### DATASET RECORDS
####

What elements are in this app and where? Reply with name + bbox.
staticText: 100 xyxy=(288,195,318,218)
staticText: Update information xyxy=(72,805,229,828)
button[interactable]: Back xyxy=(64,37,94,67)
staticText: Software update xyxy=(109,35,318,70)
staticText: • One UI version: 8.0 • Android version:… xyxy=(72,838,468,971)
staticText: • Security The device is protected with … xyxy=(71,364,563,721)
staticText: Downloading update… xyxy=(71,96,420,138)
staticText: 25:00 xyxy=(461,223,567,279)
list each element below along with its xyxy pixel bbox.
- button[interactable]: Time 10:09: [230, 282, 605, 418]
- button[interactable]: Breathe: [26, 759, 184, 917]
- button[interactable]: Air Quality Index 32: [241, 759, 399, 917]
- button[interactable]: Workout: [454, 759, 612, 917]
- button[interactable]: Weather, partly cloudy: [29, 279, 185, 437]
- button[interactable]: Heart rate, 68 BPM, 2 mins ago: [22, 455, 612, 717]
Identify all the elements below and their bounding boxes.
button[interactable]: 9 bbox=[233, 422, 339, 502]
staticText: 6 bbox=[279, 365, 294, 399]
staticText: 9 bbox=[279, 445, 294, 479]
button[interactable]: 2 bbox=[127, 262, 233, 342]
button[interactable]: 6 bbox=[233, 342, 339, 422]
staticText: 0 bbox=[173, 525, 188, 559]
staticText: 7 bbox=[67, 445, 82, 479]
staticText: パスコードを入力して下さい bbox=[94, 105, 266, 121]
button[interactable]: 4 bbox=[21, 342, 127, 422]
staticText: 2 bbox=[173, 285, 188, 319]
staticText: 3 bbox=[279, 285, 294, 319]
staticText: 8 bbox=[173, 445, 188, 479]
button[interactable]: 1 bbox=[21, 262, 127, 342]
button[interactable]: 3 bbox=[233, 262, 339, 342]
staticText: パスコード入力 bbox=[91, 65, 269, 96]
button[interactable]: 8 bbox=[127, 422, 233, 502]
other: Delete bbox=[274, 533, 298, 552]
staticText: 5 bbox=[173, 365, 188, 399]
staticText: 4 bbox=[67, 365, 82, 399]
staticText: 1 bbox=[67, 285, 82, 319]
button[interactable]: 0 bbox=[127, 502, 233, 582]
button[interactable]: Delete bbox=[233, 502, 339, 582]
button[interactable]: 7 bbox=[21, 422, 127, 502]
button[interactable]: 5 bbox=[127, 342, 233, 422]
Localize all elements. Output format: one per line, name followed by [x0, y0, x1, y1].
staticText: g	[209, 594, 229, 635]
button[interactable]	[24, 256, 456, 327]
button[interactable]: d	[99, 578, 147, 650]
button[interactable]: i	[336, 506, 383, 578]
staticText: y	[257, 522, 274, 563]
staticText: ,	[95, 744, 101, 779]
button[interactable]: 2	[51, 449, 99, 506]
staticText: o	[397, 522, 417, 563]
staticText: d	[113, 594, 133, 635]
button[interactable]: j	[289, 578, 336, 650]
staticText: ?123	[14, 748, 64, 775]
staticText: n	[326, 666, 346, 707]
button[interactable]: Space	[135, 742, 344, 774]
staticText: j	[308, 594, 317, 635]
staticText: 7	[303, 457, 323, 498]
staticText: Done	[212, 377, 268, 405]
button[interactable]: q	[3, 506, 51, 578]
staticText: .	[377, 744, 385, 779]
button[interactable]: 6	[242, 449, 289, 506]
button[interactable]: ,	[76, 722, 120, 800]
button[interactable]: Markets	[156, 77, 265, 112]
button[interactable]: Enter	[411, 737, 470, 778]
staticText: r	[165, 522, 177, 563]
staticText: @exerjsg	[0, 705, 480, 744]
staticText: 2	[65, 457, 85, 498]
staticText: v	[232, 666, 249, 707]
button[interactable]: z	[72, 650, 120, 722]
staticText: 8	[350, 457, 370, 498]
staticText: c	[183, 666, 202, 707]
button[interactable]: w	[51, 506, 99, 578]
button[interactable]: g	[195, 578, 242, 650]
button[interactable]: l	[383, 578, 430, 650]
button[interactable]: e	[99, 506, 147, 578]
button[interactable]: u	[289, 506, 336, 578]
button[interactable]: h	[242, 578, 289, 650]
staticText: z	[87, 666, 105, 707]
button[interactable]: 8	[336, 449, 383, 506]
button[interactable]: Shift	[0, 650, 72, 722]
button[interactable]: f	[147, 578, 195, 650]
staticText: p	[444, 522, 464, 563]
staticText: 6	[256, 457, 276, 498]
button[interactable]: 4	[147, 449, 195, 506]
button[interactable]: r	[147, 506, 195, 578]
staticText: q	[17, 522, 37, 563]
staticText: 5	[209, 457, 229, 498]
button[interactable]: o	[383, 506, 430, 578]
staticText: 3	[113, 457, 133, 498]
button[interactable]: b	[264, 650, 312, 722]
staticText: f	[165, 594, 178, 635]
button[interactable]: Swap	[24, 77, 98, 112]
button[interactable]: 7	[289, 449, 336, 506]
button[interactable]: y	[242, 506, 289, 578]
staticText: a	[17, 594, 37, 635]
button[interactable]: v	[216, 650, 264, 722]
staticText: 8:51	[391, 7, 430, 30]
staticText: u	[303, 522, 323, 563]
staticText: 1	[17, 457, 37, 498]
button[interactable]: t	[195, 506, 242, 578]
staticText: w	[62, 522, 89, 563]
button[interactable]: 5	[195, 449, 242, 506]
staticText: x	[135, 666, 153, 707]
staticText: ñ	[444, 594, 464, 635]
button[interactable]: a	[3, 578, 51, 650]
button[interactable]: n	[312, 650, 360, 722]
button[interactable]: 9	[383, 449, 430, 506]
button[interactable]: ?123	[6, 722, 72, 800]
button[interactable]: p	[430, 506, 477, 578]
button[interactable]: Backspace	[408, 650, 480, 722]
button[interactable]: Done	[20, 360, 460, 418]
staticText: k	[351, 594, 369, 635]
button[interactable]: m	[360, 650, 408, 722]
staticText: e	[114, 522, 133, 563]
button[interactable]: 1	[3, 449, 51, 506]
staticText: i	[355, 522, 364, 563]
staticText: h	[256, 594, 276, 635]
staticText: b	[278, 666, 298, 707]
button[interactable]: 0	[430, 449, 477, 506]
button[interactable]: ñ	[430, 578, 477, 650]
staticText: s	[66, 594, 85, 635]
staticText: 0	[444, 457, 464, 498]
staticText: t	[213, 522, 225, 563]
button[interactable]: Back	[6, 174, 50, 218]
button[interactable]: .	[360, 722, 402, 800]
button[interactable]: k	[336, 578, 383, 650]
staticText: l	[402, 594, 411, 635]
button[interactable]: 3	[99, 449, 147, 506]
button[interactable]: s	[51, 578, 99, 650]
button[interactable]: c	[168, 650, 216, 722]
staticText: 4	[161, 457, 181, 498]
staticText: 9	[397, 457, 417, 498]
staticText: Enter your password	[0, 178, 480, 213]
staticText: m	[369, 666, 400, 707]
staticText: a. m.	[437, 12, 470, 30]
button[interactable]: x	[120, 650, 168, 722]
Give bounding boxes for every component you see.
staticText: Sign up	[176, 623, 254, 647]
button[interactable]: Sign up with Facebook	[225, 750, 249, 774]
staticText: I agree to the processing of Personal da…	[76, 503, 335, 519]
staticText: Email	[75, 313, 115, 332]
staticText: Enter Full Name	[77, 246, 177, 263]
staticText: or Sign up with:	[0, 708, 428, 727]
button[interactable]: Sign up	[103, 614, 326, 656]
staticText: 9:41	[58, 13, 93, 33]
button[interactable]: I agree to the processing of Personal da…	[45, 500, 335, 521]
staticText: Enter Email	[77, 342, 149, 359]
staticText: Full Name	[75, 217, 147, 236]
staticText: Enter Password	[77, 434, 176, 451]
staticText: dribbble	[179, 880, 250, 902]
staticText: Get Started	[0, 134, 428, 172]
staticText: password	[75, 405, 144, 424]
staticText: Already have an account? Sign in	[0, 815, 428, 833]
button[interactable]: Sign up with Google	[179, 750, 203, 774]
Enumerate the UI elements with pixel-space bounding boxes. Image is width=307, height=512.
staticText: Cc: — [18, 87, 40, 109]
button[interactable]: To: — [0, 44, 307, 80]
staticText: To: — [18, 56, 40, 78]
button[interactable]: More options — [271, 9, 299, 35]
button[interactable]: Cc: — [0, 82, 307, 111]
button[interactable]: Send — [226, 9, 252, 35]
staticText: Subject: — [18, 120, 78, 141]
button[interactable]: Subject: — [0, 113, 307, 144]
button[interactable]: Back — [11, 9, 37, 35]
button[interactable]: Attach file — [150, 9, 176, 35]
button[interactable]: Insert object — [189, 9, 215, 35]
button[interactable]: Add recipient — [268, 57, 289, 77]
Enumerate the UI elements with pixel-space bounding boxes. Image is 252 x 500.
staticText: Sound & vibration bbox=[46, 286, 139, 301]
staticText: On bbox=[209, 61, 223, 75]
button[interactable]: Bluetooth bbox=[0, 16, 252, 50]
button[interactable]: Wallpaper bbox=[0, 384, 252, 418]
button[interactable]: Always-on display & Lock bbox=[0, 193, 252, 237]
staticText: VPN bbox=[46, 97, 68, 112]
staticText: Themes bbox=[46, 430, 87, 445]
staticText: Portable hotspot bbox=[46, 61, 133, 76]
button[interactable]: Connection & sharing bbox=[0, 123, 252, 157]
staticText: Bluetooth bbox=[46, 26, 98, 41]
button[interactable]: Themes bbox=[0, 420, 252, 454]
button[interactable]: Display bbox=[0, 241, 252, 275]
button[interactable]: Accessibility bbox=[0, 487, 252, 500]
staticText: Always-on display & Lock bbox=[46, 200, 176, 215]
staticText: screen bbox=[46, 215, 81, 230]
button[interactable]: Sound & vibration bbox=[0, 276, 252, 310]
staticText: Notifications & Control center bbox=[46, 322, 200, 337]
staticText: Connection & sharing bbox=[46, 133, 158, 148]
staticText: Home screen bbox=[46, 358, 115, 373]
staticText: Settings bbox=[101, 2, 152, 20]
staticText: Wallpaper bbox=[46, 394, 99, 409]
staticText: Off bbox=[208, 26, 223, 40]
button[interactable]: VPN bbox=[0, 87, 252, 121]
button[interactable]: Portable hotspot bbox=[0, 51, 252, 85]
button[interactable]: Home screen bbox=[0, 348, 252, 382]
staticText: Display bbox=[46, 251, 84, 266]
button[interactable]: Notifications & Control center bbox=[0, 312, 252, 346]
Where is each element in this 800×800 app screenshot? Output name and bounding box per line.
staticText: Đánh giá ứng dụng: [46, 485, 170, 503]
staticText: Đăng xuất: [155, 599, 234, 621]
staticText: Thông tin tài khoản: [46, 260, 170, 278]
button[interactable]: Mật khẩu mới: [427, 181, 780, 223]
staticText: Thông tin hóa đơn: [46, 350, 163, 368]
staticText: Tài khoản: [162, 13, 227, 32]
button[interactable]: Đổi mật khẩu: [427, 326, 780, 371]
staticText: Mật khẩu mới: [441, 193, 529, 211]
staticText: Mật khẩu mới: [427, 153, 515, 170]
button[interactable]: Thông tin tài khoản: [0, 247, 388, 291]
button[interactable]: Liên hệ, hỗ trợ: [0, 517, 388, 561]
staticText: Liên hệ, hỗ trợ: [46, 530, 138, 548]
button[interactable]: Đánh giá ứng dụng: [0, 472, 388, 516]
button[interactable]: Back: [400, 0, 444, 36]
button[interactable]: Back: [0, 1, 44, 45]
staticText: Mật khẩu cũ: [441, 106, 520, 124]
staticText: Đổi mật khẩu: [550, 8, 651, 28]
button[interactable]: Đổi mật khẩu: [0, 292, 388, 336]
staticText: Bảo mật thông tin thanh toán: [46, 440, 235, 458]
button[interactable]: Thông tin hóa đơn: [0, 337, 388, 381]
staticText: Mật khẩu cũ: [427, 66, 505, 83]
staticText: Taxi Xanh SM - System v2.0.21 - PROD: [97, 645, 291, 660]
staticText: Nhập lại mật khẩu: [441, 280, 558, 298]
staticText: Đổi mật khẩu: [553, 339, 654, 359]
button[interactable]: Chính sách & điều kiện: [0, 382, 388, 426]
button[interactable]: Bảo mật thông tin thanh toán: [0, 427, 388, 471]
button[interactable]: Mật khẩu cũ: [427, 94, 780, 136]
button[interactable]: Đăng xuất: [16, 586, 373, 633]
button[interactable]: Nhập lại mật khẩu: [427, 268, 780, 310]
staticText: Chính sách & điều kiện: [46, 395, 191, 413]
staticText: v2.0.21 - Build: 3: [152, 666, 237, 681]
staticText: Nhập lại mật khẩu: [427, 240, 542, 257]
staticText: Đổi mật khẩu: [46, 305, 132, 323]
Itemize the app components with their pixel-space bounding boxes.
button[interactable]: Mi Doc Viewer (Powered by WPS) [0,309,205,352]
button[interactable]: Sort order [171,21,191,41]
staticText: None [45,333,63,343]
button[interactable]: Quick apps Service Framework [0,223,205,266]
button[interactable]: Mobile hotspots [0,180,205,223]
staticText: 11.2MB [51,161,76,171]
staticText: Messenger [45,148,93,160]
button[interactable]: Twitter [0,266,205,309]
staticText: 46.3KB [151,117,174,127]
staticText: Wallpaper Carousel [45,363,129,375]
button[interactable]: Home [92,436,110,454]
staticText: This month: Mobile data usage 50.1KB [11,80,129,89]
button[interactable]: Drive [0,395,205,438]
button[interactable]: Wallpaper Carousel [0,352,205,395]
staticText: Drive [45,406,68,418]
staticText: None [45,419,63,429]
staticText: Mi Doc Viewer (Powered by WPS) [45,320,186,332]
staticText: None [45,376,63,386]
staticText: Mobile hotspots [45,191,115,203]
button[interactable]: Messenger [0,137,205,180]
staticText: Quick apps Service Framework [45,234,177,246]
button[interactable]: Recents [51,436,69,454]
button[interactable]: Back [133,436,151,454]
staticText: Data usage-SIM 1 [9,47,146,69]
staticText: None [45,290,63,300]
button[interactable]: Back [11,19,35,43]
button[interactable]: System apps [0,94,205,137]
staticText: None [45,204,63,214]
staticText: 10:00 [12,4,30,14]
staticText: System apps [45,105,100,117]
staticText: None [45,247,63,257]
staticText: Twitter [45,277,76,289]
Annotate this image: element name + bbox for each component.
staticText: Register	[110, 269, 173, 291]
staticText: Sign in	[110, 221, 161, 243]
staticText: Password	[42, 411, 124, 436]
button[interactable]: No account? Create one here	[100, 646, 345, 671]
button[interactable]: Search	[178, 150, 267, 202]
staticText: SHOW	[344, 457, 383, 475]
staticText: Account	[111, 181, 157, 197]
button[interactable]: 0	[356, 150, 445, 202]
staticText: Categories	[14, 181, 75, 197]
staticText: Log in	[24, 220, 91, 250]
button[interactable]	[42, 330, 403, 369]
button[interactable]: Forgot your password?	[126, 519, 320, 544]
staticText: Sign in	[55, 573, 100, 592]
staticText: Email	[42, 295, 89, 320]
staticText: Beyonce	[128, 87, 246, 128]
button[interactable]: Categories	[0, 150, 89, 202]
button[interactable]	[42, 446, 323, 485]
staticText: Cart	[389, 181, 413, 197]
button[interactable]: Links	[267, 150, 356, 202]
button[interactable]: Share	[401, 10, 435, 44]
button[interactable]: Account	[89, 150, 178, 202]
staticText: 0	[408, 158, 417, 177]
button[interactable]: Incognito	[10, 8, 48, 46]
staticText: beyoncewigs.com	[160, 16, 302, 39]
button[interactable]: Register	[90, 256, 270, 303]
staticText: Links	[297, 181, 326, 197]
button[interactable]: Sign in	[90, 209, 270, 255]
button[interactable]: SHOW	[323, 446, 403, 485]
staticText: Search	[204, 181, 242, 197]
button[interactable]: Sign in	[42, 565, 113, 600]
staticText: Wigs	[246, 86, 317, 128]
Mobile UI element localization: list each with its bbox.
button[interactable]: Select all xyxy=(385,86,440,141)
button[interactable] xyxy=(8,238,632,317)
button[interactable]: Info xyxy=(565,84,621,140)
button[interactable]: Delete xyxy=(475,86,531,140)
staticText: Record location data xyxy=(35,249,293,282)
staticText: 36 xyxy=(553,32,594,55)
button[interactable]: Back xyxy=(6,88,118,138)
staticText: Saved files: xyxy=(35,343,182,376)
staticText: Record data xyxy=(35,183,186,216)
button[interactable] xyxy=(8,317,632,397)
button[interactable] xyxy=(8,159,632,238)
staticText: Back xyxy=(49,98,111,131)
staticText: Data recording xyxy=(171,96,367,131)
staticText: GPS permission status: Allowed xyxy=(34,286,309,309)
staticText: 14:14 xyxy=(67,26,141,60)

####

### TASK REQUIREMENTS
Track down every line in the entries that includes the string "agree", and copy it.

### ANSWER FOR THE TASK
staticText: I agree to the processing of Personal da…	[76, 503, 335, 519]
button[interactable]: I agree to the processing of Personal da…	[45, 500, 335, 521]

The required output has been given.